**GOAL OF THE EXERCISE**. Please print the entries below exactly, from the line with "UI/UX Product Design (48, 2408)" through the line with "[Open WhatsApp enquiry form] (190, 2175)", including both of those lines and leaving out all others.

**TASK MATERIAL**.
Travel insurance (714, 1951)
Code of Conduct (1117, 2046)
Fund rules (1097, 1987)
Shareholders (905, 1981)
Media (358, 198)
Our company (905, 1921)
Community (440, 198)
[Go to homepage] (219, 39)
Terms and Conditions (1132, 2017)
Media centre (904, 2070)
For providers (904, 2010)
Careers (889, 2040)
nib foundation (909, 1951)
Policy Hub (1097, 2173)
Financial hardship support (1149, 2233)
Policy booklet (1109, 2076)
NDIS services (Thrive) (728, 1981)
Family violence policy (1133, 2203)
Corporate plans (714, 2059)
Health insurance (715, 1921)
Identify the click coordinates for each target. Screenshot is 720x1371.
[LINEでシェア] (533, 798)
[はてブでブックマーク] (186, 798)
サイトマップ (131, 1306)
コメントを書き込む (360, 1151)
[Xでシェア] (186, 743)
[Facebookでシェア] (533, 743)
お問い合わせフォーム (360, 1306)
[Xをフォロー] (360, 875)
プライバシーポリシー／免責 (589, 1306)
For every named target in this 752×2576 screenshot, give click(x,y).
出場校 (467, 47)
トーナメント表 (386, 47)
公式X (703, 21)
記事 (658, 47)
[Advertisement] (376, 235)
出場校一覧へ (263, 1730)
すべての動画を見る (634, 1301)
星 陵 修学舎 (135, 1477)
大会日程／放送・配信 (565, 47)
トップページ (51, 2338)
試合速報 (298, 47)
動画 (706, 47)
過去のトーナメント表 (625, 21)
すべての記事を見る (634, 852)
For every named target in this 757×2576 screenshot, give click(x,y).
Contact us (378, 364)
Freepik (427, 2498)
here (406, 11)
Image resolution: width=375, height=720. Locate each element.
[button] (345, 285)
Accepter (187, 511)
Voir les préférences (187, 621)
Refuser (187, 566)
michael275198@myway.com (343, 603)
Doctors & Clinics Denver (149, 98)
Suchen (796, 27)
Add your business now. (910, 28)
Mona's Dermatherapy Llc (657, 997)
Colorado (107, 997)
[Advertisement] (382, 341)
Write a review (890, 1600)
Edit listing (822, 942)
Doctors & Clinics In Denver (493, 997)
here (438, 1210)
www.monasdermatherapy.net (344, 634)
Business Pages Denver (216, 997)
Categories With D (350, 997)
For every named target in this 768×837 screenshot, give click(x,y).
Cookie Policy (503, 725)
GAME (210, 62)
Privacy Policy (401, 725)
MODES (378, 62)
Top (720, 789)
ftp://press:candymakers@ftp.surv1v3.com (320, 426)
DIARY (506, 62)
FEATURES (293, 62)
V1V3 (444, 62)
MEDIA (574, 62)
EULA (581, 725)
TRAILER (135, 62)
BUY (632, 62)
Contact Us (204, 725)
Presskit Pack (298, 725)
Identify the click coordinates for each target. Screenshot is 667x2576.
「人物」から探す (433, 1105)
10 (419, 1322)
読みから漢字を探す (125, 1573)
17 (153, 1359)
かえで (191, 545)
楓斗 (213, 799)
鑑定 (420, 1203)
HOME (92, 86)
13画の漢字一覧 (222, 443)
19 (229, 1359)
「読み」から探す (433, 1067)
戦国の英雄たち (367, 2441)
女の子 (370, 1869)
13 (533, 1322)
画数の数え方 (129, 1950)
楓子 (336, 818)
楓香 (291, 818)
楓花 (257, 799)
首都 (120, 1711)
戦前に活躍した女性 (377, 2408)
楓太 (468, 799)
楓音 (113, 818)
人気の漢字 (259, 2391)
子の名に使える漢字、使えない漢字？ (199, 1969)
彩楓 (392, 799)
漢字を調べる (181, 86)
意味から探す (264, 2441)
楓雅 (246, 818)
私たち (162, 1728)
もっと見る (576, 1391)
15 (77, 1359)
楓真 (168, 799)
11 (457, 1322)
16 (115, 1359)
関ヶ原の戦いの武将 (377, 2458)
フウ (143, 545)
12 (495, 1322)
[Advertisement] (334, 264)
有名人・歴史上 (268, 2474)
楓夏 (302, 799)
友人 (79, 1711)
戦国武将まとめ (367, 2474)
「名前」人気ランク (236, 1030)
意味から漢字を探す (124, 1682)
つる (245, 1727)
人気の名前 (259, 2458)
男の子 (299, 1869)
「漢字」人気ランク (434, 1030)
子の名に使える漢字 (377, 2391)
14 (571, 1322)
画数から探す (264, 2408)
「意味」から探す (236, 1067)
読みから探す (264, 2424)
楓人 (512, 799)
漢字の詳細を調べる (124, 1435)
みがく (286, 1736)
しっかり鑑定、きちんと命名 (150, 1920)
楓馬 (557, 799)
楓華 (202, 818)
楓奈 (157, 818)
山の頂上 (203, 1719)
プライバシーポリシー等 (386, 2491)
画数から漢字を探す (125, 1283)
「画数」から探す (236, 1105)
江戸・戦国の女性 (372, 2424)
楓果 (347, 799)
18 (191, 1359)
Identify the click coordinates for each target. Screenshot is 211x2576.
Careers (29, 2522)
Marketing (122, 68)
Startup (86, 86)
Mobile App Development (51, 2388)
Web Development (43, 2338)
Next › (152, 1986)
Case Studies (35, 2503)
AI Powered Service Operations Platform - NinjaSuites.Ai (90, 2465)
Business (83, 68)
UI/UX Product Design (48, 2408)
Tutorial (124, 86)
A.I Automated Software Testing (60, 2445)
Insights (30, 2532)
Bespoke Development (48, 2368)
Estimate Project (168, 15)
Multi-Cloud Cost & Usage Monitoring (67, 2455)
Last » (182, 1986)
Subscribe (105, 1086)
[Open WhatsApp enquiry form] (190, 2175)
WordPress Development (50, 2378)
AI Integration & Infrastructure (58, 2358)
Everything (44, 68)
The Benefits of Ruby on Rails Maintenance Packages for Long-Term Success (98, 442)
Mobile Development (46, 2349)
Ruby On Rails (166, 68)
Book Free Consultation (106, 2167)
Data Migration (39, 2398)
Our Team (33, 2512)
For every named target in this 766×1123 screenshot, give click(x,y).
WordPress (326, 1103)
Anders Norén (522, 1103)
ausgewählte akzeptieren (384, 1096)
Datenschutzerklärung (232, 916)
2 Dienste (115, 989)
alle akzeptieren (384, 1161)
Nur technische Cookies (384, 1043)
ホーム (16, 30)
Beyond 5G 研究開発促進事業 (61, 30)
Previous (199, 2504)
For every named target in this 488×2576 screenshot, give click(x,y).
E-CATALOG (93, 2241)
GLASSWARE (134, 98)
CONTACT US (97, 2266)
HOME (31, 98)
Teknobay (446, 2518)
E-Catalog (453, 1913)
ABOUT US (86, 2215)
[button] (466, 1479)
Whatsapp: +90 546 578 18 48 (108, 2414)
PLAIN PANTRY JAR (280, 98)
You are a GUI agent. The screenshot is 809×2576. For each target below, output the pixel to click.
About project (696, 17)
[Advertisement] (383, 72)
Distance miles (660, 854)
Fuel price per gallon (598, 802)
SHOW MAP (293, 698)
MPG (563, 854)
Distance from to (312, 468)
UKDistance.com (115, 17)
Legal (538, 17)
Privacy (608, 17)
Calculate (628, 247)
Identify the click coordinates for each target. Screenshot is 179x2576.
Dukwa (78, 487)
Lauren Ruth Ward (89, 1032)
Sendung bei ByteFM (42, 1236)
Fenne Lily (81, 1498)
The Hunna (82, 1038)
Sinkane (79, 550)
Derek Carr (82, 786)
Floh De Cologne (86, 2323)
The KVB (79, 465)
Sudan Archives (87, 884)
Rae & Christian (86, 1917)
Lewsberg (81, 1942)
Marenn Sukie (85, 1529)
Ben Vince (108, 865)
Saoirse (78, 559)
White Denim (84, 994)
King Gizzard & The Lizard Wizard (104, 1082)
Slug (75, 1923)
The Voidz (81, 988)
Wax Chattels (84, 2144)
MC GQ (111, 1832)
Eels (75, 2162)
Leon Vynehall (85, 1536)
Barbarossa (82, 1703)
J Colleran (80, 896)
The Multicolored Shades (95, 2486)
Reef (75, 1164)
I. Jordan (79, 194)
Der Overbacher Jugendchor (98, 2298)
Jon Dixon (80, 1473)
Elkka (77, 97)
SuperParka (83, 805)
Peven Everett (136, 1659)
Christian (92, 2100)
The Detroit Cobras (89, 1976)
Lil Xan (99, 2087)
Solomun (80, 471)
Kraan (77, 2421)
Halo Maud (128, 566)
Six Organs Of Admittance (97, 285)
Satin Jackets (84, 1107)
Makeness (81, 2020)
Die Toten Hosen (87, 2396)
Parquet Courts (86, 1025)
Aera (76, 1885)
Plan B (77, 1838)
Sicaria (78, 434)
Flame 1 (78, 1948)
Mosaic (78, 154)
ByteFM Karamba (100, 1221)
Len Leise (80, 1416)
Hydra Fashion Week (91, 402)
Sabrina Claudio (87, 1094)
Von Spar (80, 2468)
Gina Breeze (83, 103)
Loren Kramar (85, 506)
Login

**THE ANSWER**.
UI/UX Product Design (48, 2408)
Tutorial (124, 86)
A.I Automated Software Testing (60, 2445)
Insights (30, 2532)
Bespoke Development (48, 2368)
Estimate Project (168, 15)
Multi-Cloud Cost & Usage Monitoring (67, 2455)
Last » (182, 1986)
Subscribe (105, 1086)
[Open WhatsApp enquiry form] (190, 2175)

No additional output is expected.